Saturday, September 5, 2009

Blueprints

Focus verses: Ezekiel 43:6-11

We have just read, in Ezekiel 40:1 through Ezekiel 43:5, what amounts to a blueprint for the rebuilding of the temple of Solomon. God has given the vision to Ezekiel with the same precision and similar specifications as he gave the original specifications to the children of Israel in Moses' day.

God promises that in this new temple, He will live with the children of Israel forever. Is it any wonder, then, that Israel should want the old site of the temple to be theirs for rebuilding?

The political ramifications of this promise are as alive today as they were in Ezekiel's time. The exposed wall of the temple mount - sometimes called the western wall or the wailing wall - is still a place where today's Jews gather to mourn the lost temple.

But there is this promise from God that He will inhabit that place when the temple is rebuilt. And that it will stand forever. Current opinions about the physical wall in Jerusalem vary according to the religious roots of the person giving the opinion.

There is, however, another temple. This one not made by hands, but by God Himself. That temple is the body of the believer. And there is a specific blueprint for the construction of this temple as well.

Ezekiel was told to write the plans for the children of Israel to follow. We have written plans for the temple of the Holy Spirit today. The first set of blue prints came down from the mountain with Moses. And the second set was given by Jesus Himself.

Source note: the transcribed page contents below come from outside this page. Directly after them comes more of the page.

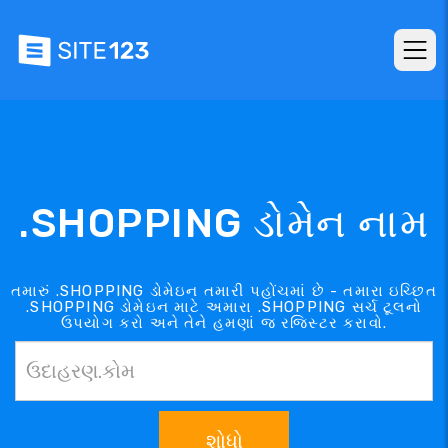
.SHOPPING ડોમેન નામ
તમારું .SHOPPING ડોમેઇન તમારી પહોંચમાં છે - તમારા ઇચ્છિત
.SHOPPING ડોમેઇન માટે અમારા .SHOPPING સર્ચ ટૂલનો
ઉપયોગ કરો અને તેને હમણાં જ રજિસ્ટર કરાવો.
શોધો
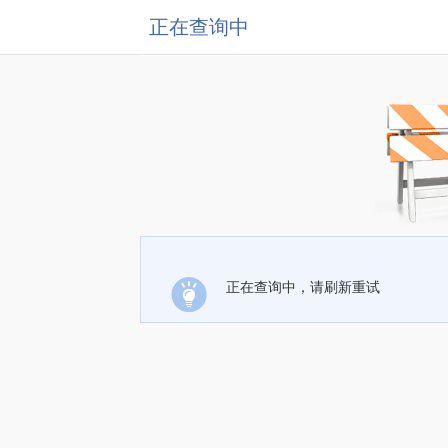
正在查询中
正在查询中，请刷新重试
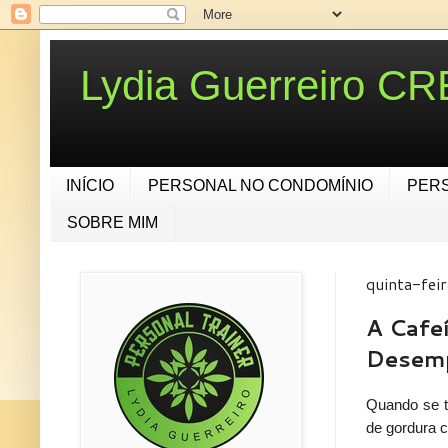
Lydia Guerreiro C
INÍCIO
PERSONAL NO CONDOMÍNIO
PER
SOBRE MIM
quinta-fei
A Cafe
Desemp
Quando se tr
de gordura 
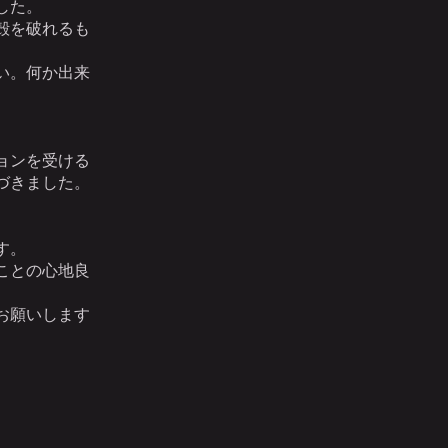
した。
殻を破れるも
い。何か出来
ョンを受ける
づきました。
す。
ことの心地良
お願いします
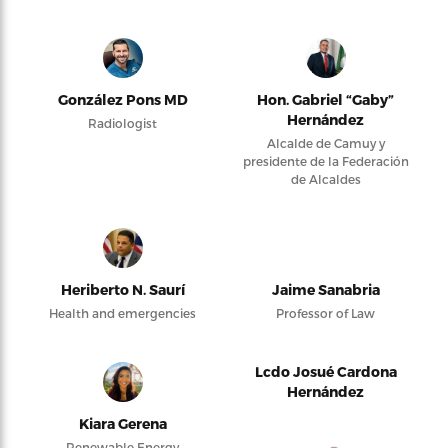
González Pons MD
Hon. Gabriel “Gaby”
Hernández
Radiologist
Alcalde de Camuy y
presidente de la Federación
de Alcaldes
Heriberto N. Saurí
Jaime Sanabria
Health and emergencies
Professor of Law
Lcdo Josué Cardona
Hernández
Kiara Gerena
Renewable Energy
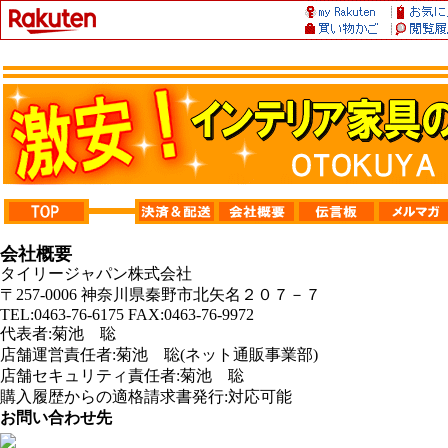
会社概要
タイリージャパン株式会社
〒257-0006 神奈川県秦野市北矢名２０７－７
TEL:0463-76-6175 FAX:0463-76-9972
代表者:菊池 聡
店舗運営責任者:菊池 聡(ネット通販事業部)
店舗セキュリティ責任者:菊池 聡
購入履歴からの適格請求書発行:対応可能
お問い合わせ先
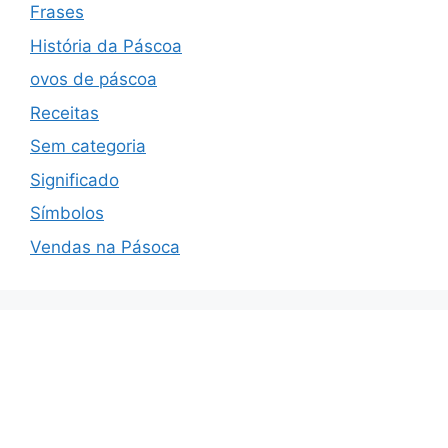
Frases
História da Páscoa
ovos de páscoa
Receitas
Sem categoria
Significado
Símbolos
Vendas na Pásoca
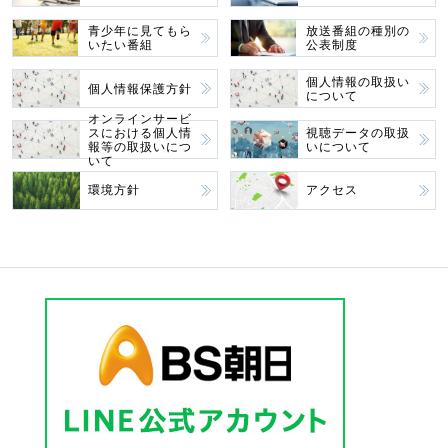
青少年に見てもら
放送番組の種別の
いたい番組
公表制度
個人情報の取扱い
個人情報保護方針
について
オンラインサービ
スにおける個人情
視聴データの取扱
報等の取扱いにつ
いについて
いて
環境方針
アクセス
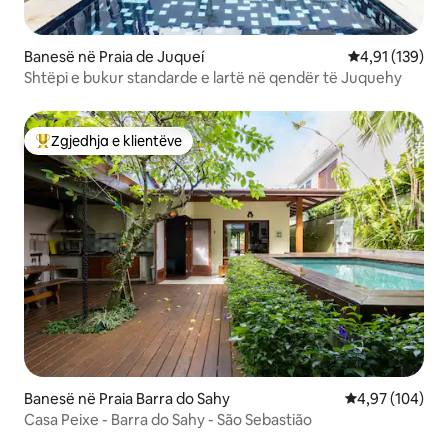
Banesë në Praia de Juqueí
Vlerësimi mesa
4,91 (139)
Shtëpi e bukur standarde e lartë në qendër të Juquehy
Zgjedhja e klientëve
Më të mirat e zgjedhjeve të klientëve
Banesë në Praia Barra do Sahy
Vlerësimi mesa
4,97 (104)
Casa Peixe - Barra do Sahy - São Sebastião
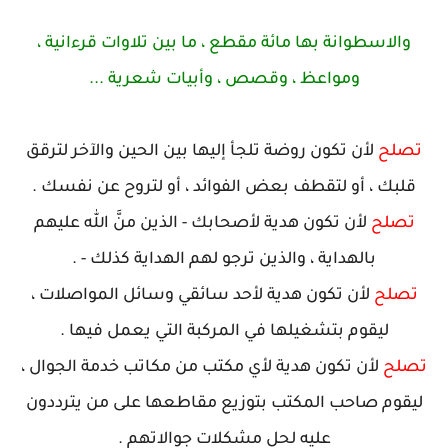
طوانة بها مائة مقطع ، ما بين تلاوات قرءانية ،
ومواعظ ، وقصص ، وأبيات شعرية ...
لأن تكون روضة تلجأ إليها بين الحين والآخر لترقق
، أو لتقطف بعض الفوائد ، أو لتروح عن نفسك .
لأن تكون هدية لأصحابك - الذين منَّ الله عليهم
بالهداية ، والذين ترجو لهم الهداية كذلك - .
لأن تكون هدية لأحد سائقي وسائل المواصلات ،
قوم بتشغيلها في المركبة التي يعمل فيها .
أن تكون هدية لأي مكتب من مكاتب خدمة الجوال ،
صاحب المكتب بتوزيع مقاطعها على من يترددون
عليه لحل مشكلات جوالاتهم .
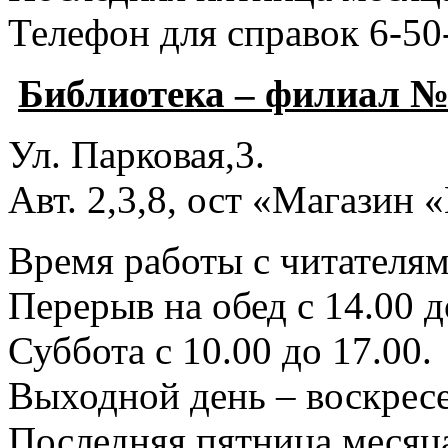
Телефон для справок 6-50
Библиотека – филиал №
Ул. Парковая,3.
Авт. 2,3,8, ост «Магазин
Время работы с читателями
Перерыв на обед с 14.00 д
Суббота с 10.00 до 17.00.
Выходной день – воскресе
Последняя пятница месяца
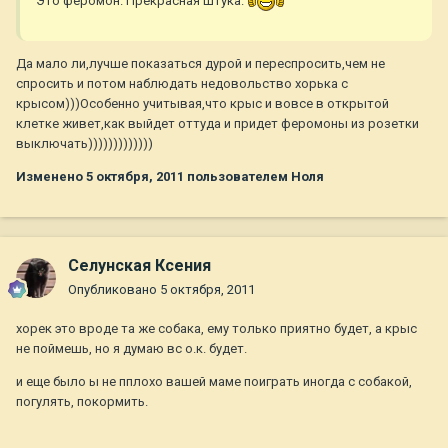
Это феромон. Прекрасная штука.
Да мало ли,лучше показаться дурой и переспросить,чем не
спросить и потом наблюдать недовольство хорька с
крысом)))Особенно учитывая,что крыс и вовсе в открытой
клетке живет,как выйдет оттуда и придет феромоны из розетки
выключать)))))))))))))
Изменено
5 октября, 2011
пользователем Ноля
Селунская Ксения
Опубликовано
5 октября, 2011
хорек это вроде та же собака, ему только приятно будет, а крыс
не поймешь, но я думаю вс о.к. будет.
и еще было ы не пплохо вашей маме поиграть иногда с собакой,
погулять, покормить.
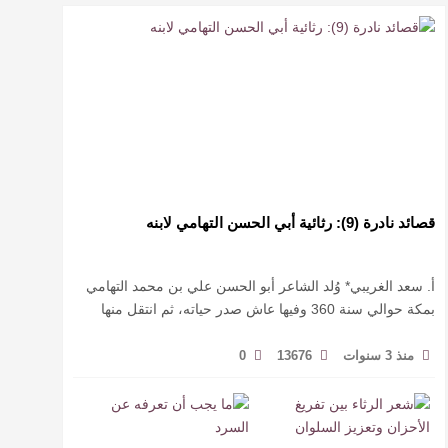
قصائد نادرة (9): رثائية أبي الحسن التهامي لابنه
أ. سعد الغريبي* وُلد الشاعر أبو الحسن علي بن محمد التهامي
بمكة حوالي سنة 360 وفيها عاش صدر حياته، ثم انتقل منها
حيث زار أقطارا إسلامية كثيرة يتكسب بمديح الأمراء، …
منذ 3 سنوات
13676
0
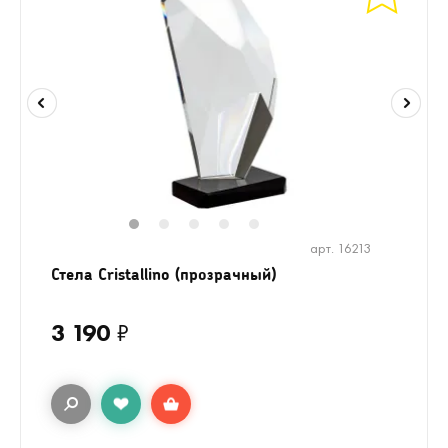
1
2
3
4
5
арт. 16213
Стела Cristallino (прозрачный)
3 190
₽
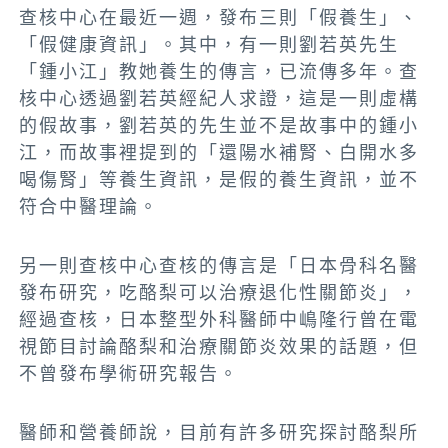
查核中心在最近一週，發布三則「假養生」、
「假健康資訊」。其中，有一則劉若英先生
「鍾小江」教她養生的傳言，已流傳多年。查
核中心透過劉若英經紀人求證，這是一則虛構
的假故事，劉若英的先生並不是故事中的鍾小
江，而故事裡提到的「還陽水補腎、白開水多
喝傷腎」等養生資訊，是假的養生資訊，並不
符合中醫理論。
另一則查核中心查核的傳言是「日本骨科名醫
發布研究，吃酪梨可以治療退化性關節炎」，
經過查核，日本整型外科醫師中嶋隆行曾在電
視節目討論酪梨和治療關節炎效果的話題，但
不曾發布學術研究報告。
醫師和營養師說，目前有許多研究探討酪梨所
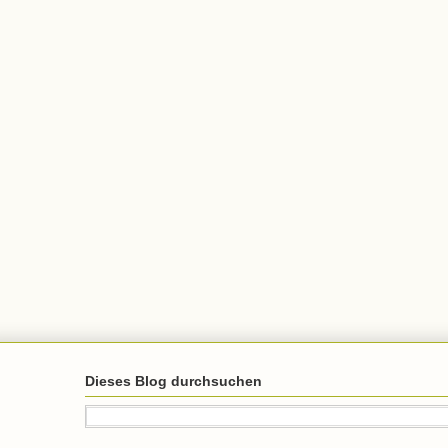
Dieses Blog durchsuchen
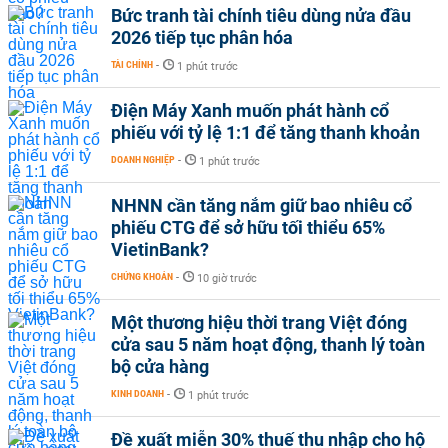
Bức tranh tài chính tiêu dùng nửa đầu
2026 tiếp tục phân hóa
TÀI CHÍNH
-
1 phút trước
Điện Máy Xanh muốn phát hành cổ
phiếu với tỷ lệ 1:1 để tăng thanh khoản
DOANH NGHIỆP
-
1 phút trước
NHNN cần tăng nắm giữ bao nhiêu cổ
phiếu CTG để sở hữu tối thiểu 65%
VietinBank?
CHỨNG KHOÁN
-
10 giờ trước
Một thương hiệu thời trang Việt đóng
cửa sau 5 năm hoạt động, thanh lý toàn
bộ cửa hàng
KINH DOANH
-
1 phút trước
Đề xuất miễn 30% thuế thu nhập cho hộ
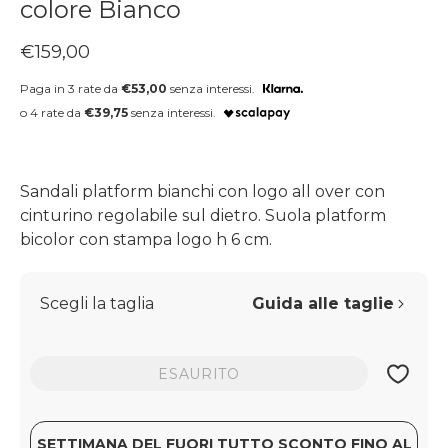
colore Bianco
Prezzo regolare
€159,00
Paga in 3 rate da
€53,00
senza interessi.
o 4 rate da
€39,75
senza interessi.
Sandali platform bianchi con logo all over con
cinturino regolabile sul dietro. Suola platform
bicolor con stampa logo h 6 cm.
Scegli la taglia
Guida alle taglie
ESAURITO
SETTIMANA DEL FUORI TUTTO SCONTO FINO AL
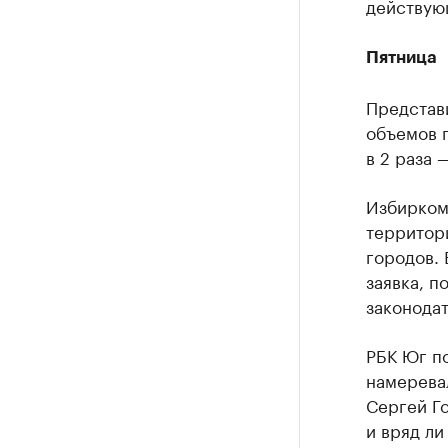
действую
Пятница
Представ
объемов п
в 2 раза —
Избирком
территор
городов. 
заявка, п
законодат
РБК Юг п
намеревал
Сергей Го
и вряд ли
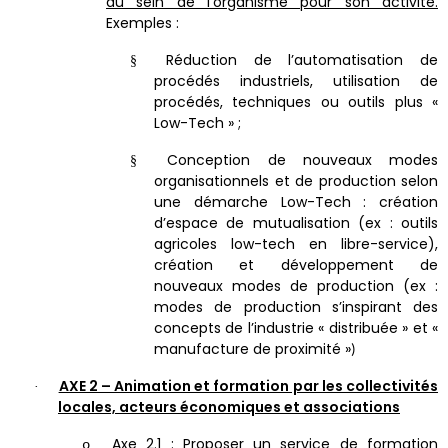
au sein de l’organisme pour son activité.
Exemples :
Réduction de l’automatisation de
§
procédés industriels, utilisation de
procédés, techniques ou outils plus «
Low-Tech » ;
Conception de nouveaux modes
§
organisationnels et de production selon
une démarche Low-Tech : création
d’espace de mutualisation (ex : outils
agricoles low-tech en libre-service),
création et développement de
nouveaux modes de production (ex :
modes de production s’inspirant des
concepts de l’industrie « distribuée » et «
manufacture de proximité »
)
AXE 2 – Animation et formation par les collectivités
·
locales, acteurs économiques et associations
Axe 2.1 : Proposer un service de formation
o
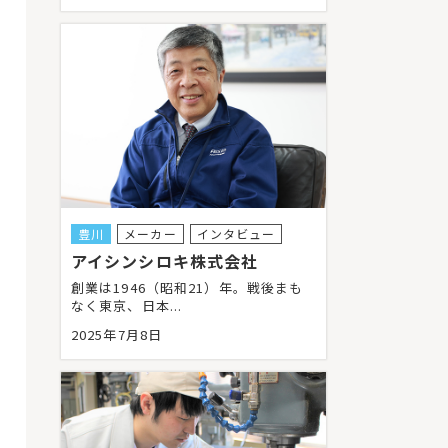
豊川
メーカー
インタビュー
アイシンシロキ株式会社
創業は1946（昭和21）年
。戦後まも
なく東京、日本...
2025年7月8日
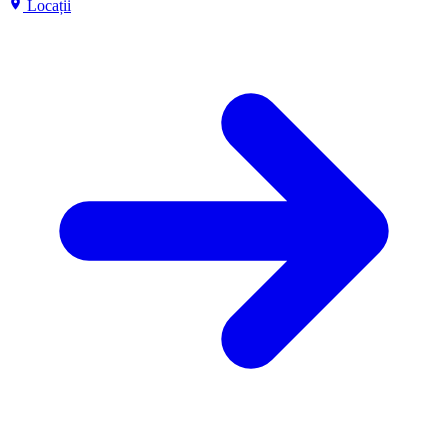
Locații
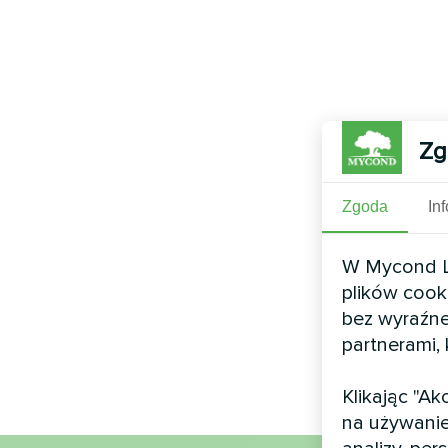
Zg
Zgoda
In
W Mycond Li
plików cook
bez wyraźne
partnerami,
Klikając "A
na używanie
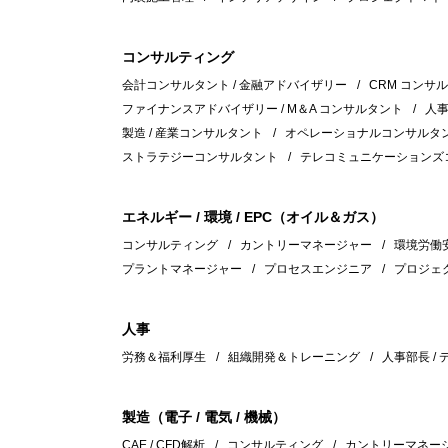
コンサルティング
会計コンサルタント / 金融アドバイザリー
CRM コンサ
ファイナンスアドバイザリー / M＆A コンサルタント
人
製造 / 産業コンサルタント
オペレーショナルコンサルタント
ストラテジーコンサルタント
テレコミュニケーションズ
エネルギー / 環境 / EPC（オイル＆ガス）
コンサルティング
カントリーマネージャー
環境労働安全
プラントマネージャー
プロセスエンジニア
プロジェ
人事
労務＆福利厚生
組織開発＆トレーニング
人事部長 /
製造（電子 / 電気 / 機械）
CAE / CFD解析
コンサルティング
カントリーマネー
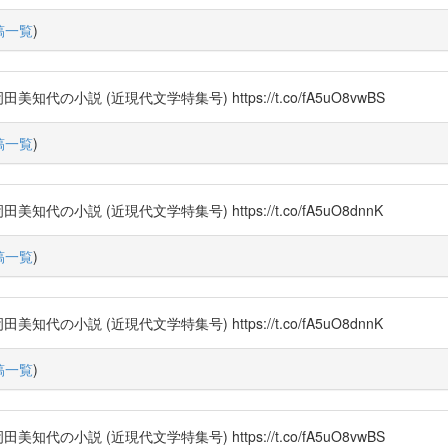
稿一覧
)
小説 (近現代文学特集号) https://t.co/fA5uO8vwBS
稿一覧
)
小説 (近現代文学特集号) https://t.co/fA5uO8dnnK
稿一覧
)
小説 (近現代文学特集号) https://t.co/fA5uO8dnnK
稿一覧
)
小説 (近現代文学特集号) https://t.co/fA5uO8vwBS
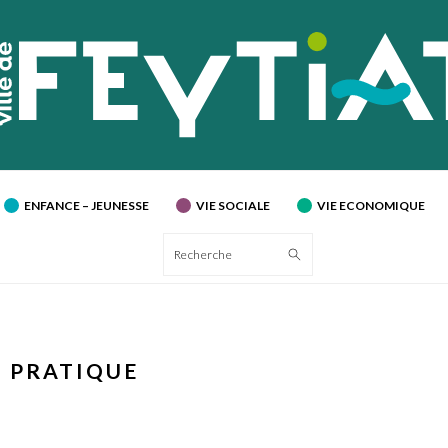
ENFANCE – JEUNESSE
VIE SOCIALE
VIE ECONOMIQUE
Recherche
IE PRATIQUE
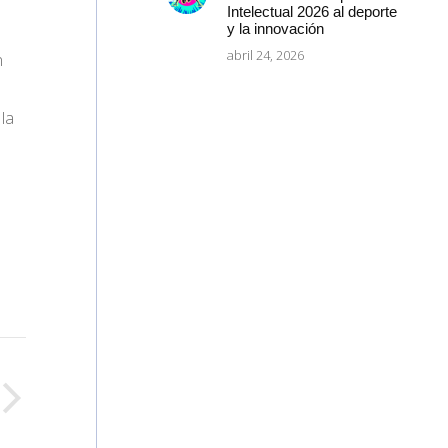
Intelectual 2026 al deporte
y la innovación
abril 24, 2026
n
 la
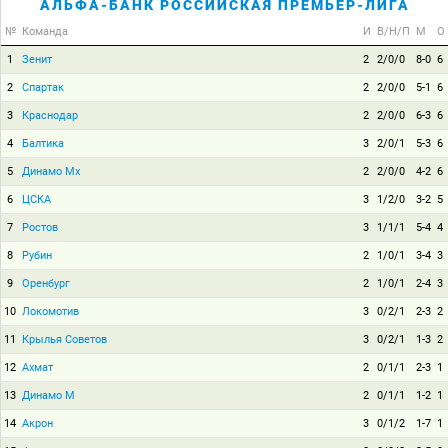
АЛЬФА-БАНК РОССИЙСКАЯ ПРЕМЬЕР-ЛИГА
№
Команда
И
В/Н/П
М
О
1
Зенит
2
2/0/0
8-0
6
2
Спартак
2
2/0/0
5-1
6
3
Краснодар
2
2/0/0
6-3
6
4
Балтика
3
2/0/1
5-3
6
5
Динамо Мх
2
2/0/0
4-2
6
6
ЦСКА
3
1/2/0
3-2
5
7
Ростов
3
1/1/1
5-4
4
8
Рубин
2
1/0/1
3-4
3
9
Оренбург
2
1/0/1
2-4
3
10
Локомотив
3
0/2/1
2-3
2
11
Крылья Советов
3
0/2/1
1-3
2
12
Ахмат
2
0/1/1
2-3
1
13
Динамо М
2
0/1/1
1-2
1
14
Акрон
3
0/1/2
1-7
1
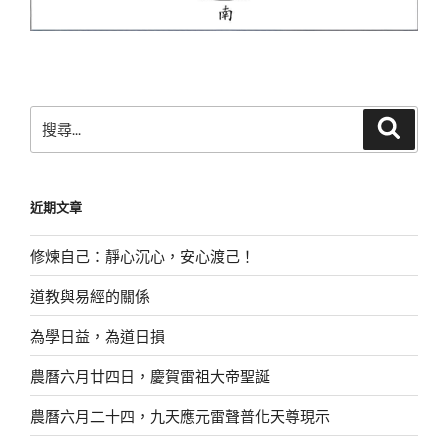
搜
搜
尋
尋
關
鍵
近期文章
字:
修煉自己：靜心沉心，安心渡己！
道教與易經的關係
為學日益，為道日損
農曆六月廿四日，慶賀雷祖大帝聖誕
農曆六月二十四，九天應元雷聲普化天尊現示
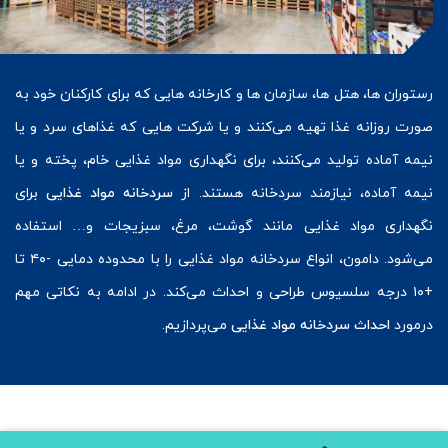
رستوران ها، هتل ها، سازمان ها و کارخانه هایی که برای کارکنان خود به
صورت روزانه غذا تهیه می‌کنند و یا شرکت هایی که غذاهای سرد و یا
نیمه آماده تولید می‌کنند، برای نگهداری مواد غذایی خام، پخته و یا
نیمه آماده، نیازمند سردخانه هستند. از
سردخانه‌ مواد غذایی
برای
نگهداری مواد غذایی مانند گوشت، مرغ، سبزیجات و… استفاده
می‌شود. دامون، انواع سردخانه مواد غذایی را با محدوده دمایی -۴۰ تا
+۱۰ درجه سلسیوس طراحی و احداث می‌کند. در ادامه به نکاتی مهم
درمورد
احداث سردخانه مواد غذایی
می‌پردازیم.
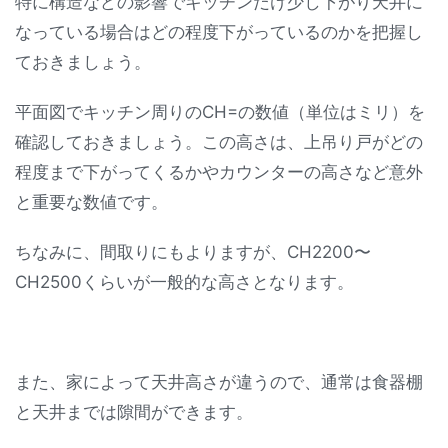
特に構造などの影響でキッチンだけ少し下がり天井に
なっている場合はどの程度下がっているのかを把握し
ておきましょう。
平面図でキッチン周りのCH=の数値（単位はミリ）を
確認しておきましょう。この高さは、上吊り戸がどの
程度まで下がってくるかやカウンターの高さなど意外
と重要な数値です。
ちなみに、間取りにもよりますが、CH2200〜
CH2500くらいが一般的な高さとなります。
また、家によって天井高さが違うので、通常は食器棚
と天井までは隙間ができます。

These blueprints define the believer and his behavior toward God and the rest of the world. How do we measure up?

Father, God,

Help us to keep the specifics of Your plans for our lives in mind. Teach us every day how to grow closer and closer to You, reflecting more and more of You into the world around us.
In Jesus' most precious name.
Amen.

2 comments:

sjlewis39 said...

Thanks for reminding us that Mark 12:29 should be our daily blueprint for living.

Judith Robl said...

You are most welcome. Sometimes the simplest things are the hardest to remember.